Miles Dewey Davis III (May 26, 1926 – Sept. 28, 1991)
also was a lot like The Honey Badger, of current viral video fame. “The Crazy Nastyass Honey Badger (original narration by Randall)" features National Geographic footage on these tough little buggers. A Honey Badger, it seems, has few natural predators due to its thick skin and ferocious defensive abilities. "Honey Badger don't care." And Miles Davis really didn't care, either,
unless it came to the horn, the chart, the band and the sound.
By all accounts, Miles Davis was not a nice person. He'd play with his back to the audience. He was a badass, a womanizer, a drug addict and dictator. But he was a brilliant composer, player, arranger. He was a boxer, and a painter -- and played like both, with jabs, bursts and splashes of tone.
He was very prolific. I own more records, tapes and CDs of Miles Davis than any other musician. In the hundreds. Each hold surprises every time I hear them.

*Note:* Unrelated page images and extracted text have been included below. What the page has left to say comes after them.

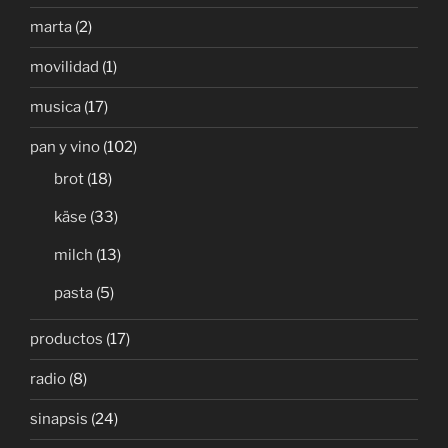
marta
(2)
movilidad
(1)
musica
(17)
pan y vino
(102)
brot
(18)
käse
(33)
milch
(13)
pasta
(5)
productos
(17)
radio
(8)
sinapsis
(24)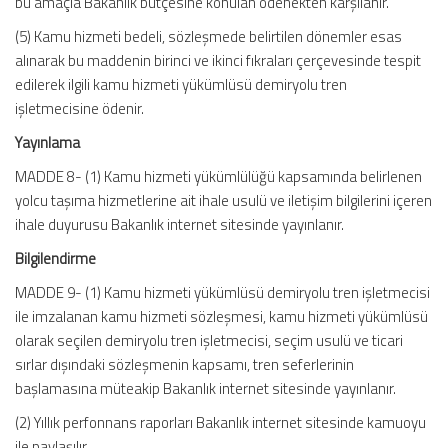
bu amaçla Bakanlık bütçesine konulan ödenekten karşılanır.
(5) Kamu hizmeti bedeli, sözleşmede belirtilen dönemler esas
alınarak bu maddenin birinci ve ikinci fıkraları çerçevesinde tespit
edilerek ilgili kamu hizmeti yükümlüsü demiryolu tren
işletmecisine ödenir.
Yayınlama
MADDE 8- (1) Kamu hizmeti yükümlülüğü kapsamında belirlenen
yolcu taşıma hizmetlerine ait ihale usulü ve iletişim bilgilerini içeren
ihale duyurusu Bakanlık internet sitesinde yayınlanır.
Bilgilendirme
MADDE 9- (1) Kamu hizmeti yükümlüsü demiryolu tren işletmecisi
ile imzalanan kamu hizmeti sözleşmesi, kamu hizmeti yükümlüsü
olarak seçilen demiryolu tren işletmecisi, seçim usulü ve ticari
sırlar dışındaki sözleşmenin kapsamı, tren seferlerinin
başlamasına müteakip Bakanlık internet sitesinde yayınlanır.
(2) Yıllık perfonnans raporları Bakanlık internet sitesinde kamuoyu
ile paylaşılır.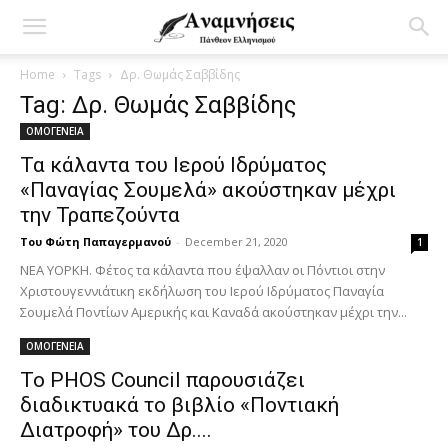
Home
Tags
Δρ. Θωμάς Σαββίδης
Tag: Δρ. Θωμάς Σαββίδης
ΟΜΟΓΕΝΕΙΑ
Τα κάλαντα του Ιερού Ιδρύματος
«Παναγίας Σουμελά» ακούστηκαν μέχρι
την Τραπεζούντα
Του Φώτη Παπαγερμανού
-
December 21, 2020
1
ΝΕΑ ΥΟΡΚΗ. Φέτος τα κάλαντα που έψαλλαν οι Πόντιοι στην
Χριστουγεννιάτικη εκδήλωση του Ιερού Ιδρύματος Παναγία
Σουμελά Ποντίων Αμερικής και Καναδά ακούστηκαν μέχρι την...
ΟΜΟΓΕΝΕΙΑ
To PHOS Council παρουσιάζει
διαδικτυακά το βιβλίο «Ποντιακή
Διατροφή» του Δρ....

Check out this discography (pull up a chair):
http://www.milesdavis.com/us/discography
and
http://www.jazzdisco.org/miles-davis/discography/
From his own bio:
"For nearly six decades, Miles Davis has embodied all that is
cool
– in his music (and most especially jazz), in his art, fashion,
romance, and in his international, if not intergalactic, presence that
looms strong as ever today. 2006 – The year in which Miles Davis was
inducted into the Rock And Roll Hall Of Fame on March 13th – is a
landmark year, commemorating the 80th anniversary of his birth on May
26, 1926, and the 15th anniversary of his death on September 28, 1991.
In between those two markers is more than a half-century of brilliance –
often exasperating, brutally honest with himself and to others,
uncompromising in a way that transcended mere intuition.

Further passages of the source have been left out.